The CRE Finance Council held its annual June conference on June 12th-13th at the Marriott Marquis in New York. The seminal conference is heavily attended by lenders and capital market participants in the securitized lending markets (Agency, CMBS, CRE CLO). The mood and tone of the conference were subdued given the significant declines in securitized lending volume, rate uncertainty, and other tensions.

  • Securitized lenders don’t like volatility and market uncertainty. Participants will stay on the sidelines until more certainty returns to the markets. Panelists were mixed but generally felt the market could start to move forward with clarity on monetary policy. Clarity and understanding of go-forward rates will allow equity to be repriced and establish property value.
  • Non-performing loans are increasing, with 6% of conduit loans now in special servicing. During the great financial crisis in 2008/2009, the peak reached 13%, but not until May 2012, so there is a significant lag in loan performance. Expect the period of deleveraging to continue for the next 18-24 months.

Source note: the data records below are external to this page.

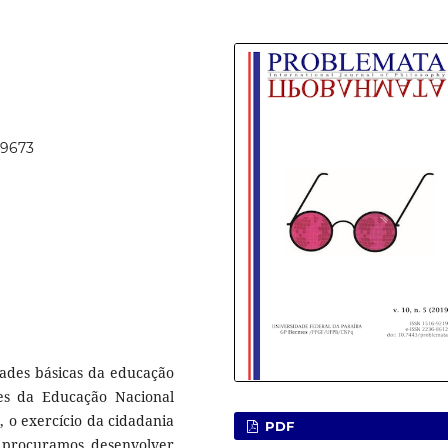
49673
dades básicas da educação
ases da Educação Nacional
 o exercício da cidadania
PDF
, procuramos desenvolver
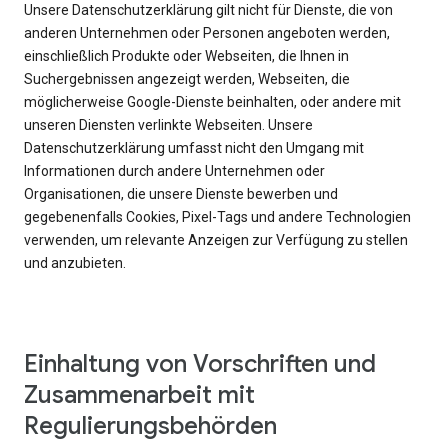
Unsere Datenschutzerklärung gilt nicht für Dienste, die von
anderen Unternehmen oder Personen angeboten werden,
einschließlich Produkte oder Webseiten, die Ihnen in
Suchergebnissen angezeigt werden, Webseiten, die
möglicherweise Google-Dienste beinhalten, oder andere mit
unseren Diensten verlinkte Webseiten. Unsere
Datenschutzerklärung umfasst nicht den Umgang mit
Informationen durch andere Unternehmen oder
Organisationen, die unsere Dienste bewerben und
gegebenenfalls Cookies, Pixel-Tags und andere Technologien
verwenden, um relevante Anzeigen zur Verfügung zu stellen
und anzubieten.
Einhaltung von Vorschriften und
Zusammenarbeit mit
Regulierungsbehörden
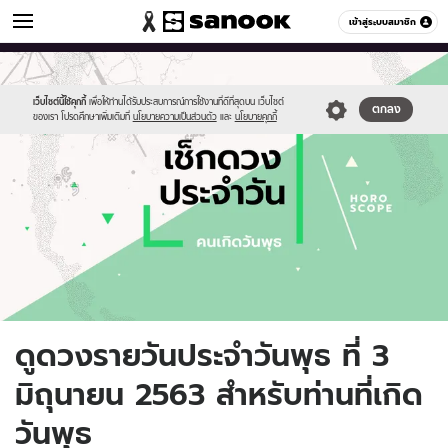
ดูดวง
เข้าสู่ระบบสมาชิก
หมวดอื่นๆ
//s.isanook.com/ho/0/ud/fxd/day/daily-
Sanook
//s.isanook.com/sr/0/images/logo-
600
60
horoscope-
new-
wednesday.jpg
sanook.png
เว็บไซต์นี้ใช้คุกกี้
เพื่อให้ท่านได้รับประสบการณ์การใช้งานที่ดีที่สุดบน เว็บไซต์
ตกลง
ของเรา โปรดศึกษาเพิ่มเติมที่
นโยบายความเป็นส่วนตัว
และ
นโยบายคุกกี้
ดูดวงรายวันประจำวันพุธ ที่ 3
มิถุนายน 2563 สำหรับท่านที่เกิด
วันพุธ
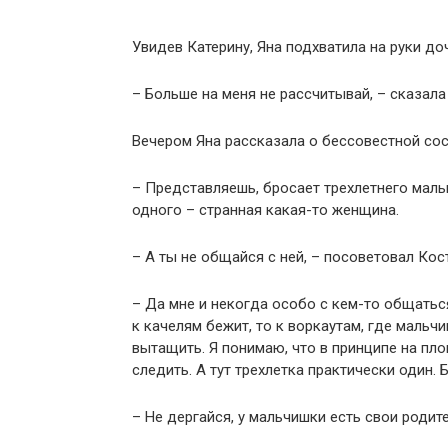
Увидев Катерину, Яна подхватила на руки до
– Больше на меня не рассчитывай, – сказала
Вечером Яна рассказала о бессовестной сос
– Представляешь, бросает трехлетнего мал
одного – странная какая-то женщина.
– А ты не общайся с ней, – посоветовал Кос
– Да мне и некогда особо с кем-то общатьс
к качелям бежит, то к воркаутам, где мальч
вытащить. Я понимаю, что в принципе на пл
следить. А тут трехлетка практически один. 
– Не дергайся, у мальчишки есть свои родите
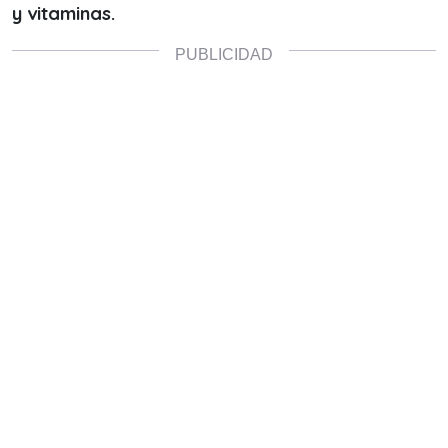
y vitaminas.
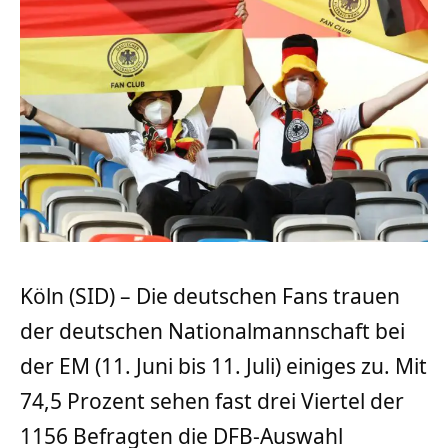
Köln (SID) – Die deutschen Fans trauen
der deutschen Nationalmannschaft bei
der EM (11. Juni bis 11. Juli) einiges zu. Mit
74,5 Prozent sehen fast drei Viertel der
1156 Befragten die DFB-Auswahl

  • Private/alternative lenders and CMBS originators are bullish about their ability to backfill the void left by regional banks that have pulled back from lending. Most participants felt the biggest beneficiaries would be private/debt fund lenders. Still, CMBS will remain an important liquidity option for properties with stable cashflows looking for 5- or 10-year fixed rate terms.

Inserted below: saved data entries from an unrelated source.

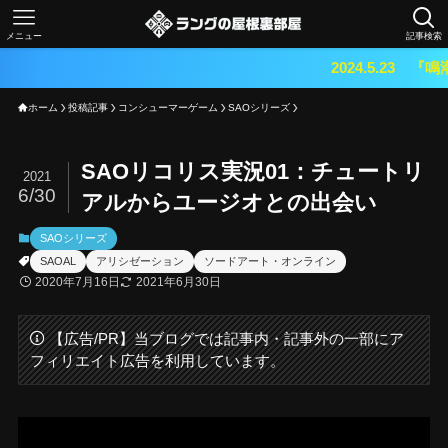
メニュー
記事検索
2024.5.23 『鳴潮（メイチョ
ホーム
投稿記事
コンシューマーゲーム
SAOシリーズ
SAOリコリス実況01：チュートリ
2021
6/30
アルからユージオとの出会い
SAOシリーズ
SAOAL
アリシゼーション
ソードアート・オンライン
2020年7月16日
2021年6月30日
【広告/PR】当ブログでは記事内・記事外の一部にア
フィリエイト広告を利用しています。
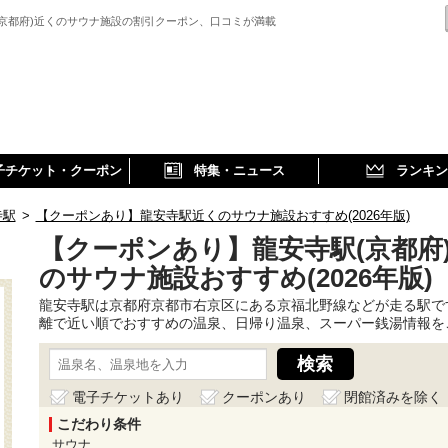
(京都府)近くのサウナ施設の割引クーポン、口コミが満載
子チケット・クーポン
特集・ニュース
ランキン
寺駅
>
【クーポンあり】龍安寺駅近くのサウナ施設おすすめ(2026年版)
【クーポンあり】龍安寺駅(京都府
のサウナ施設おすすめ(2026年版)
龍安寺駅は京都府京都市右京区にある京福北野線などが走る駅で
離で近い順でおすすめの温泉、日帰り温泉、スーパー銭湯情報を
電子チケットあり
クーポンあり
閉館済みを除く
こだわり条件
サウナ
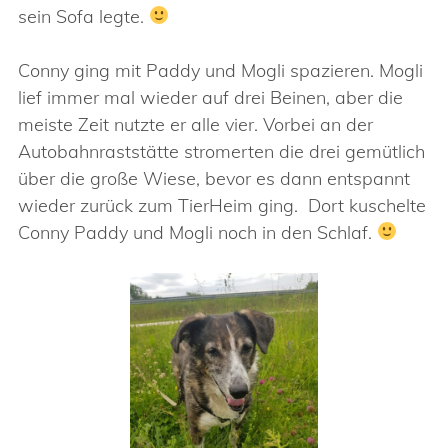
sein Sofa legte.
Conny ging mit Paddy und Mogli spazieren. Mogli
lief immer mal wieder auf drei Beinen, aber die
meiste Zeit nutzte er alle vier. Vorbei an der
Autobahnraststätte stromerten die drei gemütlich
über die große Wiese, bevor es dann entspannt
wieder zurück zum TierHeim ging. Dort kuschelte
Conny Paddy und Mogli noch in den Schlaf.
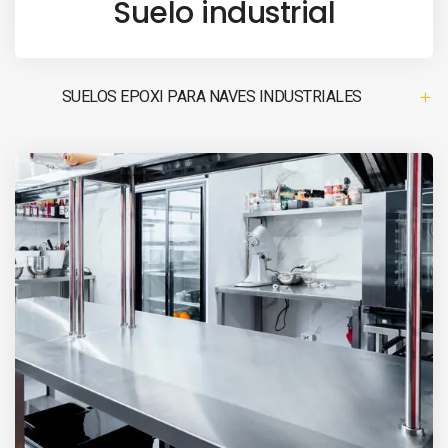
Suelo industrial
SUELOS EPOXI PARA NAVES INDUSTRIALES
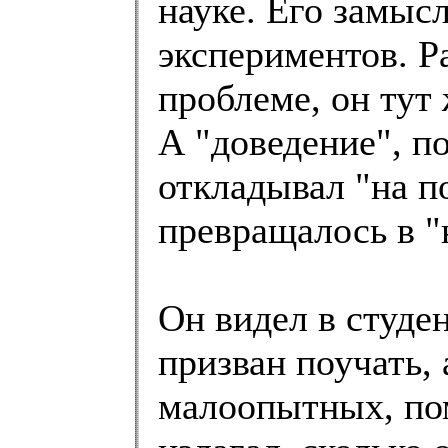
науке. Его замыс
экспериментов. Р
проблеме, он тут
А "доведение", п
откладывал "на по
превращалось в 
Он видел в студе
призван поучать, 
малоопытных, по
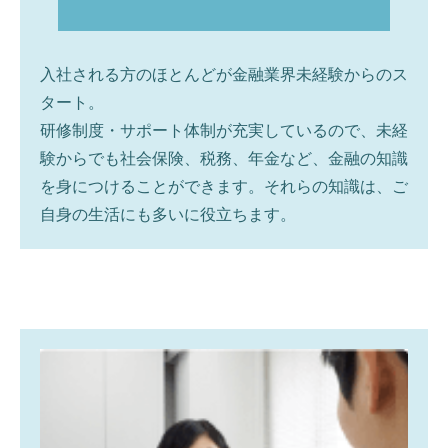
入社される方のほとんどが金融業界未経験からのス
タート。
研修制度・サポート体制が充実しているので、未経
験からでも社会保険、税務、年金など、金融の知識
を身につけることができます。それらの知識は、ご
自身の生活にも多いに役立ちます。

  • The office market was the most talked about subject in nearly every panel. The market is painting this product with a broad brush, and borrowers with upcoming maturities will face challenging conditions.
  • Participants remain very positive on Industrial and Retail. Industrial continues to benefit from strong secular demand drivers. Retail (non-mall) has performed remarkably well, and performance can be benchmarked to how the assets performed during Covid.

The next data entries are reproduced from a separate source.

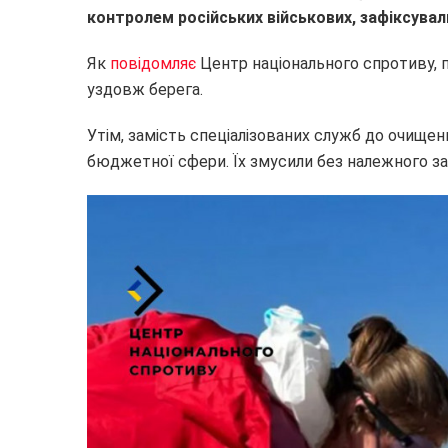
контролем російських військових, зафіксува
Як
повідомляє
Центр національного спротиву, 
уздовж берега.
Утім, замість спеціалізованих служб до очищен
бюджетної сфери. Їх змусили без належного за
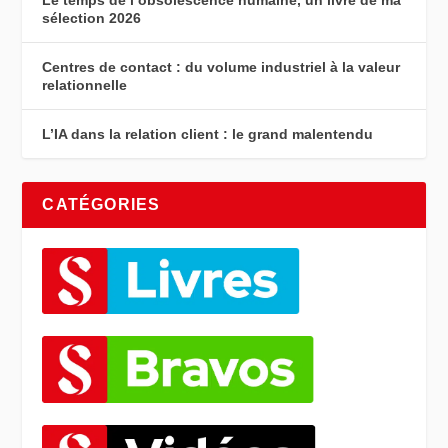
Le temps de l’obsolescence humaine, un livre de ma
sélection 2026
Centres de contact : du volume industriel à la valeur
relationnelle
L’IA dans la relation client : le grand malentendu
CATÉGORIES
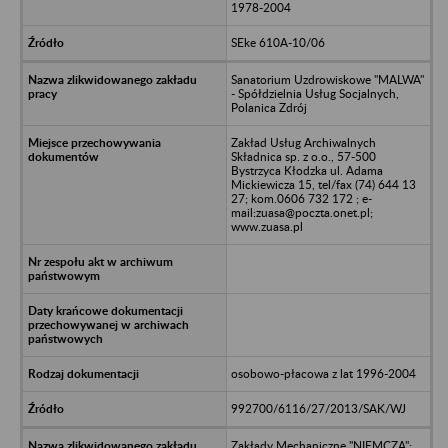
1978-2004
SEke 610A-10/06
Sanatorium Uzdrowiskowe "MALWA"
- Spółdzielnia Usług Socjalnych,
Polanica Zdrój
Zakład Usług Archiwalnych
Składnica sp. z o.o., 57-500
Bystrzyca Kłodzka ul. Adama
Mickiewicza 15, tel/fax (74) 644 13
27; kom.0606 732 172 ; e-
mail:zuasa@poczta.onet.pl;
www.zuasa.pl
osobowo-płacowa z lat 1996-2004
992700/6116/27/2013/SAK/WJ
Zakłady Mechaniczne "NIEMCZA";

  • Lenders still like multifamily, but there will be a rational approach to underwriting. New construction or value add deals sourced in 2021/2022 might have problems as they were priced to perfection when rates were low—these deals likely will be cash-in refinances. Several alternative lenders have raised mezz/preferred equity funds to address this specific need. Additionally, certain markets facing an oversupply might find more challenges than others that remain supply constrained.
  • Most market participants see agency volume dropping significantly from 2022 levels. The GSE regulator changed affordability targets from 500k units to a percentage of production. This will allow Fannie and Freddie to take their foot off the gas but continue to provide rational liquidity to multifamily while maintaining their mission-driven mandates.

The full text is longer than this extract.